● **Task prompt**
The expected answer is the set of lines in the data below between the line holding "HTML is disabled" and the line holding "Published News", inclusive, written out exactly.

● **Data in this exercise**
************

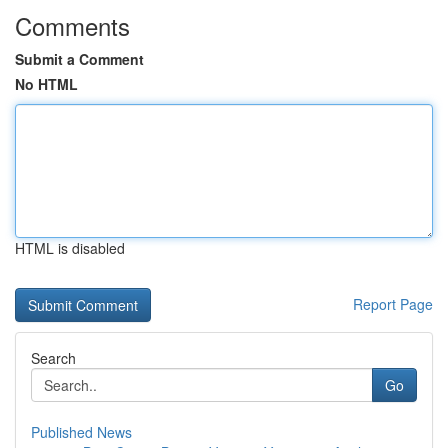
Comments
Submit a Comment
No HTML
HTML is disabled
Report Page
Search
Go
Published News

************

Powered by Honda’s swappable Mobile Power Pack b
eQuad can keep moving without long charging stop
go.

************

● **Task output**
HTML is disabled
Report Page
Search
Go
Published News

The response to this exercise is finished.